BEGIN Provided records

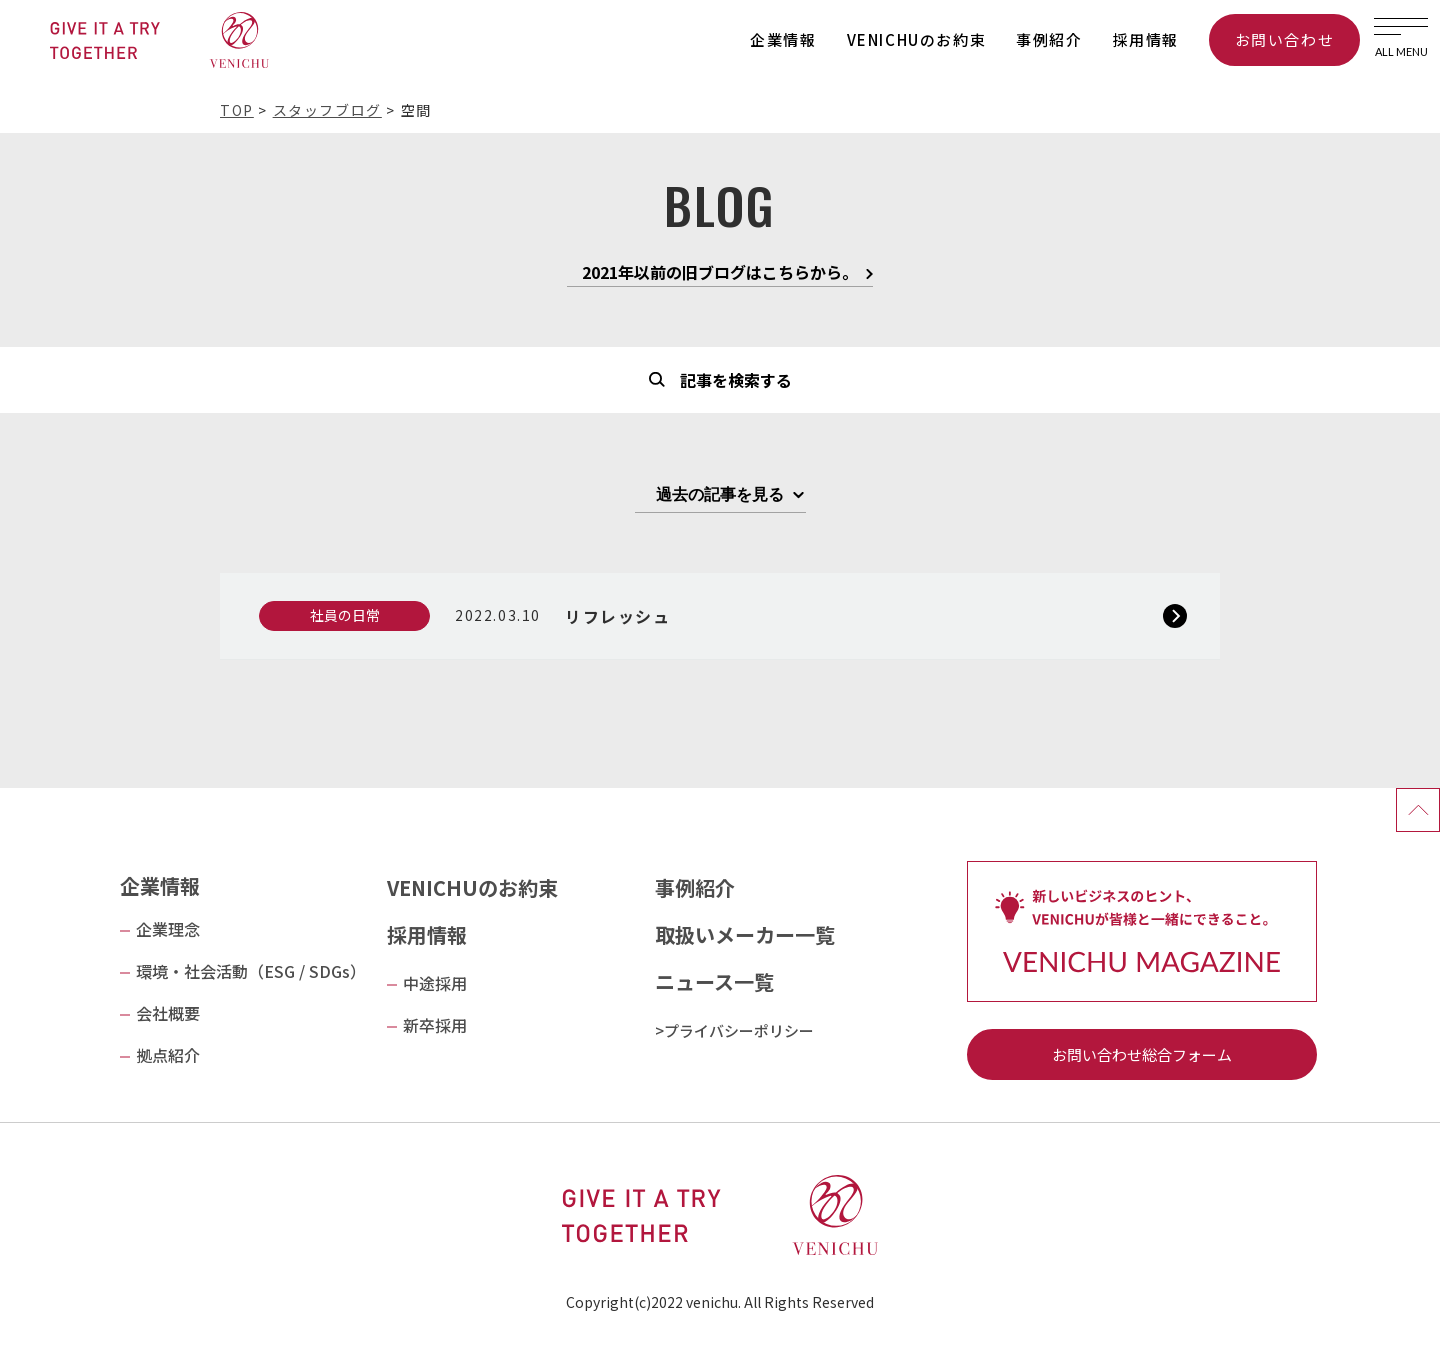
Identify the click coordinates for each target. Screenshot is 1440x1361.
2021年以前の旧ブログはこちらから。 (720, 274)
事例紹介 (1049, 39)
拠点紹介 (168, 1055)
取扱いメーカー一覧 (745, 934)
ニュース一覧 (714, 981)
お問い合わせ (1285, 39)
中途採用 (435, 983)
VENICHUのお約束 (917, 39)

END Provided records
BEGIN Provided records

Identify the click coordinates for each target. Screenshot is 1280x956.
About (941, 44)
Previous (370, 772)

END Provided records

Exercise description — Search the data above for lines holding "coordinates" and copy each of them.

Solution for this problem —
Identify the click coordinates for each target. Screenshot is 1440x1361.
Identify the click coordinates for each target. Screenshot is 1280x956.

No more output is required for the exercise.